> _WHAT YOU SHOULD DO_
After locating the line with "Новости политики", retype it and every later line exactly, stopping at the end of the records.

> _EXERCISE DATA_

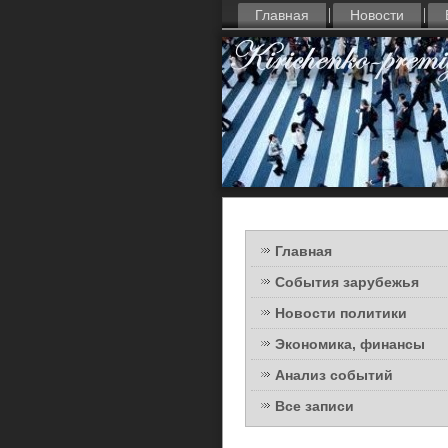
Главная
Новости
Главная
События зарубежья
Новости политики
Экономика, финансы
Анализ событий
Все записи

> _REPLY_
Новости политики
Экономика, финансы
Анализ событий
Все записи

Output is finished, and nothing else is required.